My first visit to the Optimist was right after they opened, and on the restaurant’s dime. I liked it overall. A skate wing was very poor, and has since been removed from the menu. As everyone says, the Smith Hanes space is stunning, a large hull of a room, rocking with people below the viewport of the open galley, where one can watch a chef pick his nose, like I did. (By the way – four sea/ship references in the previous sentence if you are keeping track at home.)
This time I visited the best restaurant in America | Stone Cold Stunner in Atlanta to sit in the bar area, opting to snack outside on a nice evening a few weeks ago. Arriving past 9PM, it was completely jammed. Good for them.
Being just a little nosh, I picked out six oysters (three from each coast), a beer, a glass of prosecco, some roasted carrots, and soffrito braised beans for the two of us. With tip it was $56.
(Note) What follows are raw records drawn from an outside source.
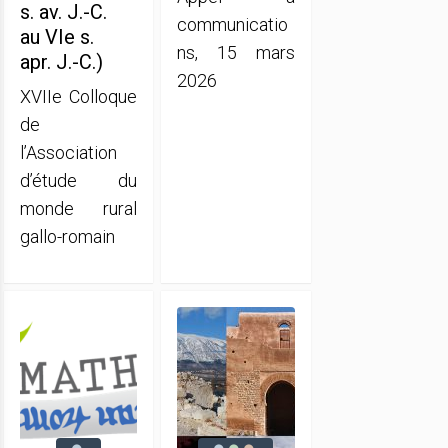
s. av. J.-C.
communicatio
au VIe s.
ns, 15 mars
apr. J.-C.)
2026
XVIIe Colloque
de
l’Association
d’étude du
monde rural
gallo-romain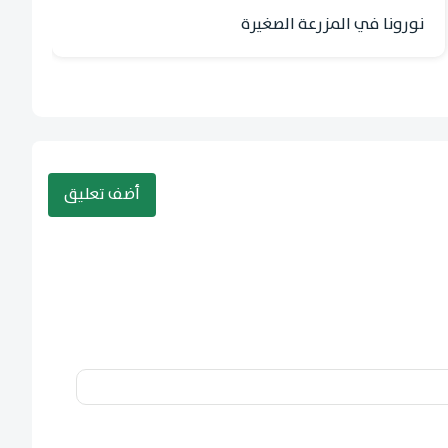
نورونا في المزرعة الصغيرة
(
أضف تعليق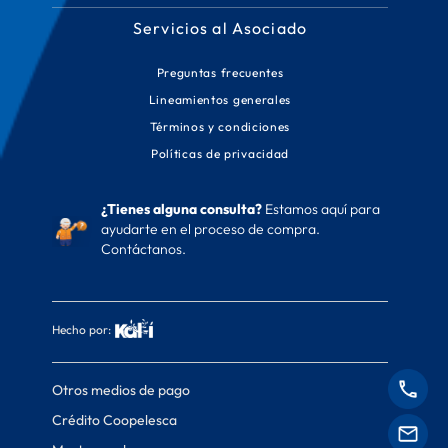
Servicios al Asociado
Preguntas frecuentes
Lineamientos generales
Términos y condiciones
Políticas de privacidad
¿Tienes alguna consulta?
Estamos aquí para
ayudarte en el proceso de compra.
Contáctanos.
Hecho por:
Otros medios de pago
Crédito Coopelesca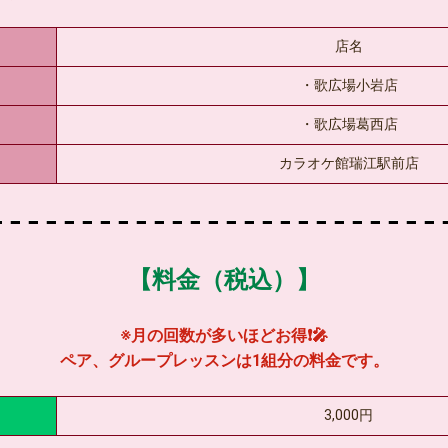
店名
・歌広場小岩店
・歌広場葛西店
カラオケ館瑞江駅前店
【料金（税込）】
※月の回数が多いほどお得❗🎤
ペア、グループレッスンは1組分の料金です。
3,000円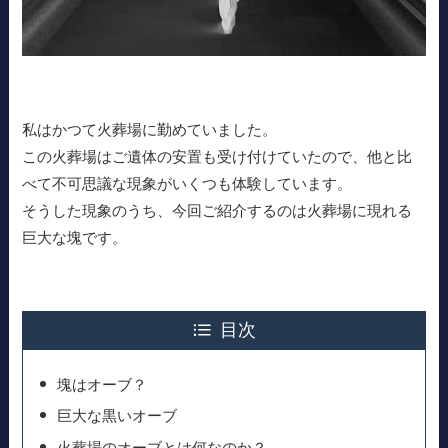
私はかつて火葬場に勤めていました。
この火葬場はご遺体の安置も受け付けていたので、他と比
べて不可思議な現象がいくつも体験しています。
そうした現象のうち、今回ご紹介するのは火葬場に現れる
巨大な塊です。
目次
塊はオーブ？
巨大な黒いオーブ
火葬場のオーブとは何なのか？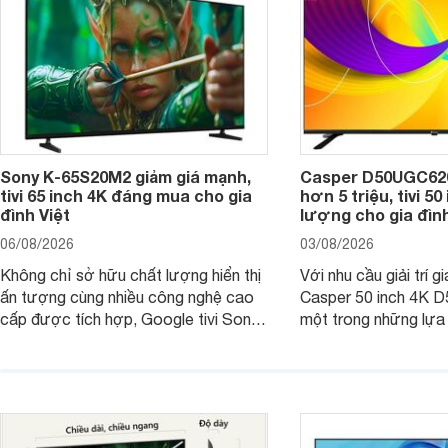
Sony K-65S20M2 giảm giá mạnh,
Casper D50UGC620 
tivi 65 inch 4K đáng mua cho gia
hơn 5 triệu, tivi 5
đình Việt
lượng cho gia đình
06/08/2026
03/08/2026
Không chỉ sở hữu chất lượng hiển thị
Với nhu cầu giải trí gi
ấn tượng cùng nhiều công nghệ cao
Casper 50 inch 4K 
cấp được tích hợp, Google tivi Sony
một trong những lựa
4K 65 inch K-65S20M2 hiện còn đang
trong phân khúc nhờ
được nhiều cửa hàng điện máy giảm
cùng mức giá đang đ
giá sâu.
thống bán lẻ điều ch
hấp dẫn.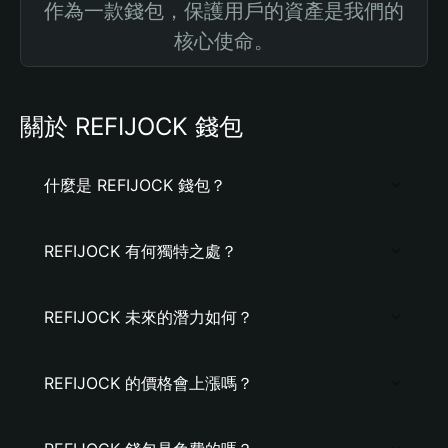
作為一款錢包，保護用戶的資產是我們的
核心使命。
關於 REFIJOCK 錢包
什麼是 REFIJOCK 錢包？
REFIJOCK 有何獨特之處？
REFIJOCK 未來的潛力如何？
REFIJOCK 的價格會上漲嗎？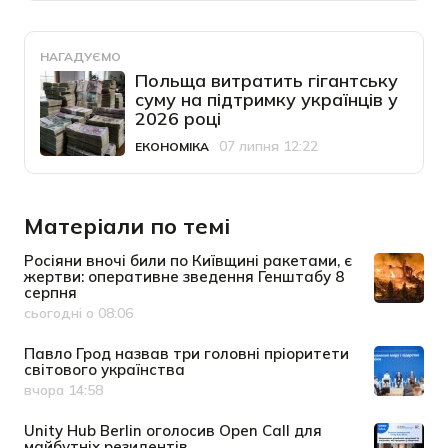
НАГАДУЄМО
Польща витратить гігантську
суму на підтримку українців у
2026 році
07 липня 12:22
ЕКОНОМІКА
Категорія
Дата публікації
Матеріали по темі
Росіяни вночі били по Київщині ракетами, є
жертви: оперативне зведення Генштабу 8
серпня
сьогодні о 08:06
Дата публікації
Павло Грод назвав три головні пріоритети
світового українства
вчора 14:58
Дата публікації
Unity Hub Berlin оголосив Open Call для
майбутніх резидентів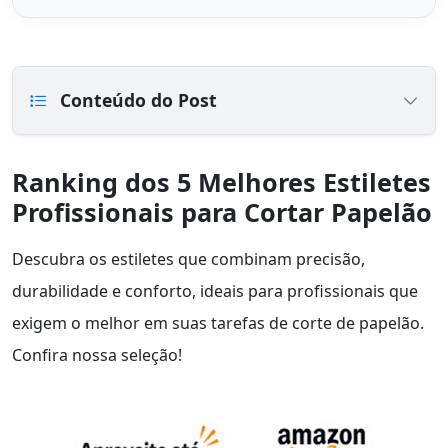
Conteúdo do Post
Ranking dos 5 Melhores Estiletes
Profissionais para Cortar Papelão
Descubra os estiletes que combinam precisão,
durabilidade e conforto, ideais para profissionais que
exigem o melhor em suas tarefas de corte de papelão.
Confira nossa seleção!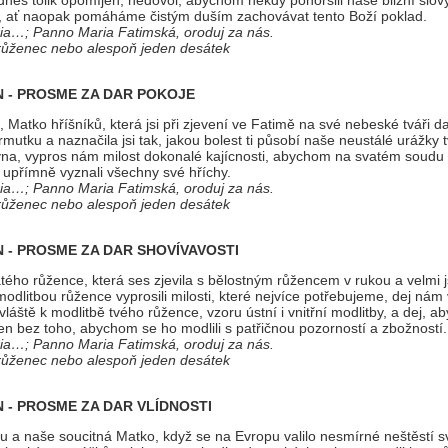
e dnes tolik opomíjen; nedovol, abychom někdy pohoršili naše bližní slo
j, ať naopak pomáháme čistým duším zachovávat tento Boží poklad.
ia…; Panno Maria Fatimská, oroduj za nás.
 růženec nebo alespoň jeden desátek
N - PROSME ZA DAR POKOJE
 Matko hříšníků, která jsi při zjevení ve Fatimě na své nebeské tváři da
rmutku a naznačila jsi tak, jakou bolest ti působí naše neustálé urážky 
a, vypros nám milost dokonalé kajícnosti, abychom na svatém soudu 
 upřímně vyznali všechny své hříchy.
ia…; Panno Maria Fatimská, oroduj za nás.
 růženec nebo alespoň jeden desátek
N - PROSME ZA DAR SHOVÍVAVOSTI
tého růžence, která ses zjevila s bělostným růžencem v rukou a velmi j
odlitbou růžence vyprosili milosti, které nejvíce potřebujeme, dej nám
vláště k modlitbě tvého růžence, vzoru ústní i vnitřní modlitby, a dej, ab
n bez toho, abychom se ho modlili s patřičnou pozorností a zbožností.
ia…; Panno Maria Fatimská, oroduj za nás.
 růženec nebo alespoň jeden desátek
N - PROSME ZA DAR VLÍDNOSTI
u a naše soucitná Matko, když se na Evropu valilo nesmírné neštěstí s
Is that a lot? It felt like a lot at the time. Writing it out, maybe not so bad now. Not that we are talking about a filling meal, which it was not intended to be. But something about paying over $3 an oysters ($3.50 for west coast at Optimist) bugs me. They say they are going for a beach trip nostalgia vibe, but when was the last time you went to Pawley’s Island or Charleston and paid $50 for a dozen of oysters and a cold beer?
I understand oyster quality and variety, but it seems incongruous when the bar is pitched as such, and I end up dropping a c-note on two people for two dozen oysters, you know, just like when I grew up in East Hampton. Hog Island, in San Francisco, will hit you with 24 bivalve truth-bombs for $50.
Kick ass quality East Coast oysters exist, and if Optimist had a volume deal similar to Hog Island, or some East Coast options at $2 or below, I would visit more often.